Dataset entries
Segment Open
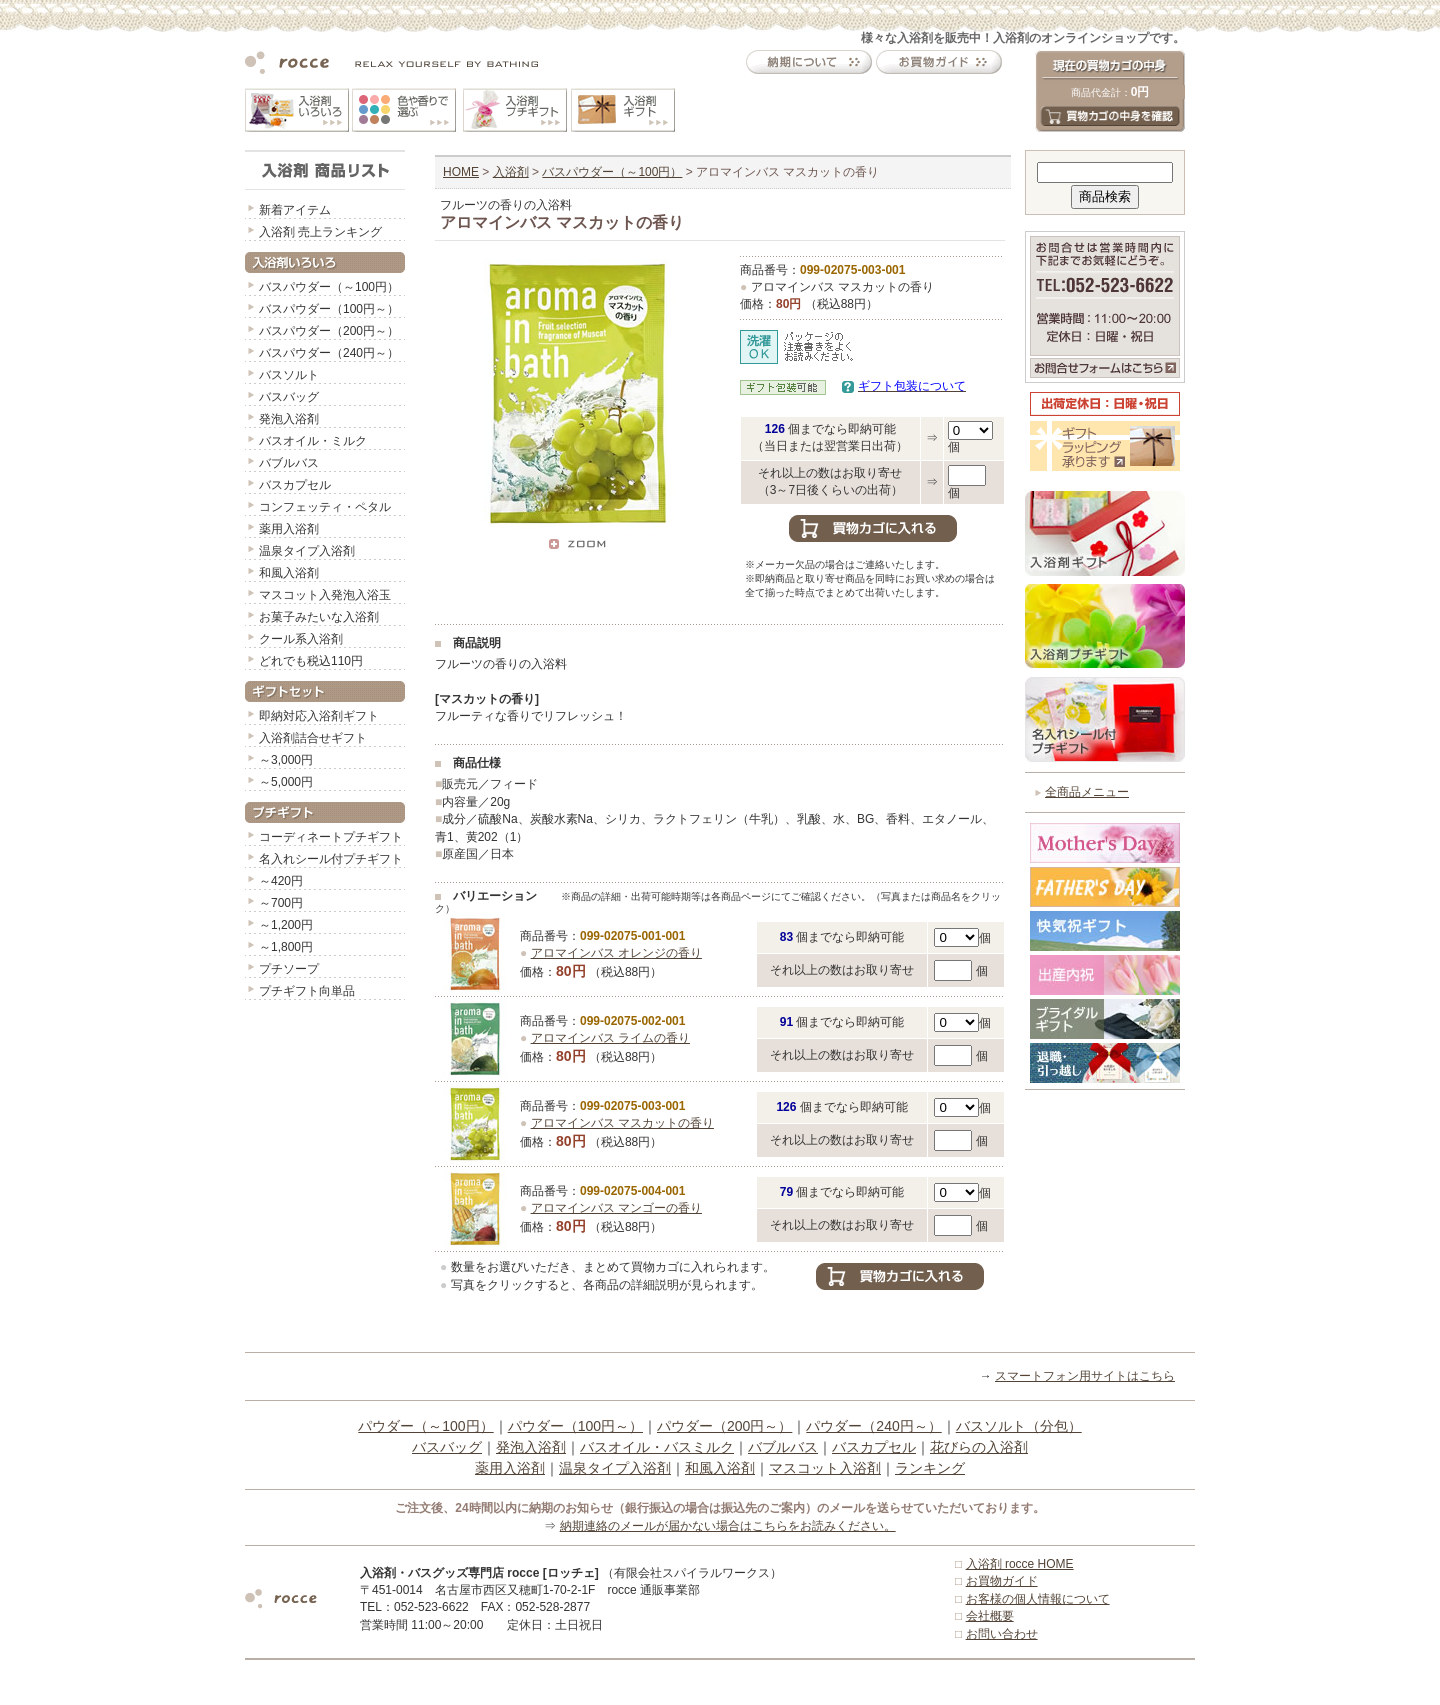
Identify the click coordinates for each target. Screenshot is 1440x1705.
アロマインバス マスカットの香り (622, 1123)
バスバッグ (289, 397)
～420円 (281, 881)
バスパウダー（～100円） (329, 287)
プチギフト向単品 (307, 991)
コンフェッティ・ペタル (325, 507)
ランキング (930, 1468)
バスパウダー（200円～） (329, 331)
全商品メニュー (1087, 792)
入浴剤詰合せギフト (313, 738)
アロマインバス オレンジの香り (616, 953)
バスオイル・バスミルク (657, 1447)
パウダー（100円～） (575, 1426)
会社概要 (990, 1616)
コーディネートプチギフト (331, 837)
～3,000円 (286, 760)
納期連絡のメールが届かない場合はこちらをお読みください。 (728, 1526)
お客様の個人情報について (1038, 1599)
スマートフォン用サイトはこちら (1085, 1376)
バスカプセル (295, 485)
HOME (461, 172)
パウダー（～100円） (425, 1426)
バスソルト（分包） (1019, 1426)
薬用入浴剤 (289, 529)
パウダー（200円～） (724, 1426)
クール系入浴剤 (301, 639)
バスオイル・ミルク (313, 441)
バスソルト (289, 375)
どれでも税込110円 (311, 661)
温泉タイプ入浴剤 (307, 551)
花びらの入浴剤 (979, 1447)
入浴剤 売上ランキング (320, 232)
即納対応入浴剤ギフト (319, 716)
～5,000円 (286, 782)
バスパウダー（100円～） (329, 309)
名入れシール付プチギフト (331, 859)
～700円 (281, 903)
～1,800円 (286, 947)
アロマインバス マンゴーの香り (616, 1208)
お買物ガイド (1002, 1581)
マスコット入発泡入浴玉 (325, 595)
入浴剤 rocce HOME (1020, 1564)
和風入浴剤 (289, 573)
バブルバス (289, 463)
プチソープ (289, 969)
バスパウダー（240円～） (329, 353)
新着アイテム (295, 210)
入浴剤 (511, 172)
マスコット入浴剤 (825, 1468)
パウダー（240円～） (873, 1426)
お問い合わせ (1002, 1634)
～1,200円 (286, 925)
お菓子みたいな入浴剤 (319, 617)
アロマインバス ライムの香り (610, 1038)
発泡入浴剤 (289, 419)
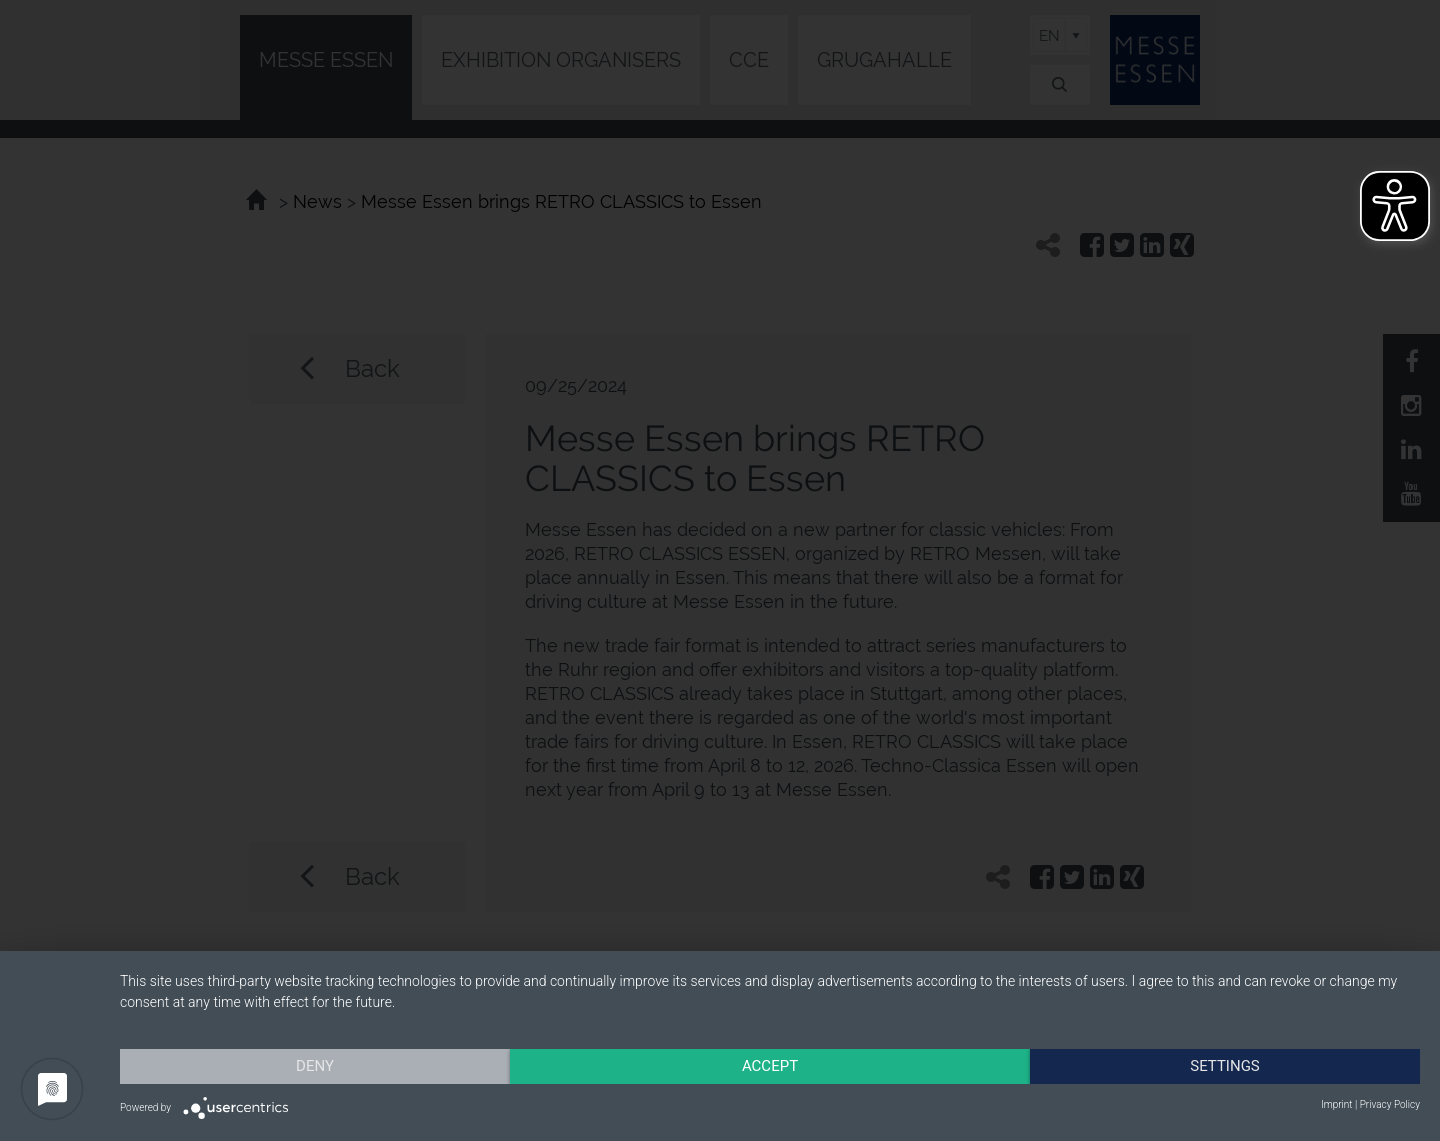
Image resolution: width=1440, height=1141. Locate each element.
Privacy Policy (1390, 1104)
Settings (1225, 1066)
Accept (770, 1066)
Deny (315, 1066)
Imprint (1336, 1104)
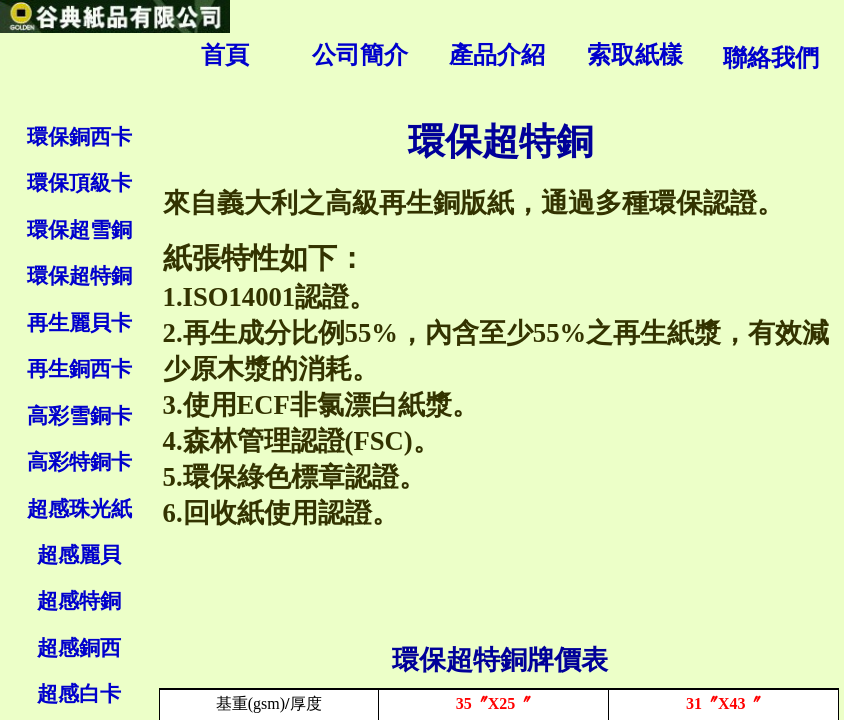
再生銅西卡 (79, 369)
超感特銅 (79, 601)
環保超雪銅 (79, 230)
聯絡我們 (771, 58)
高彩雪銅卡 (79, 416)
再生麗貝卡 (79, 323)
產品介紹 (497, 55)
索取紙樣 (635, 55)
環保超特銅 (79, 276)
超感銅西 (79, 648)
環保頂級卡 (79, 183)
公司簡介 (360, 55)
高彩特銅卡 (79, 462)
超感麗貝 (79, 555)
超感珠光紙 (79, 509)
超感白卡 (79, 694)
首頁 (225, 55)
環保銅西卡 (79, 137)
Segment Closed
**Goal of the exercise:** For this exercise, output exactly the lines above from the line with "コンフェッティ・ペタル (325, 507)" to the line with "パウダー（～100円） (425, 1426)", counting both, and leave out the rest.

**Task solution:**
コンフェッティ・ペタル (325, 507)
ランキング (930, 1468)
バスパウダー（200円～） (329, 331)
全商品メニュー (1087, 792)
入浴剤詰合せギフト (313, 738)
アロマインバス オレンジの香り (616, 953)
バスオイル・バスミルク (657, 1447)
パウダー（100円～） (575, 1426)
会社概要 (990, 1616)
コーディネートプチギフト (331, 837)
～3,000円 (286, 760)
納期連絡のメールが届かない場合はこちらをお読みください。 (728, 1526)
お客様の個人情報について (1038, 1599)
スマートフォン用サイトはこちら (1085, 1376)
バスカプセル (295, 485)
HOME (461, 172)
パウダー（～100円） (425, 1426)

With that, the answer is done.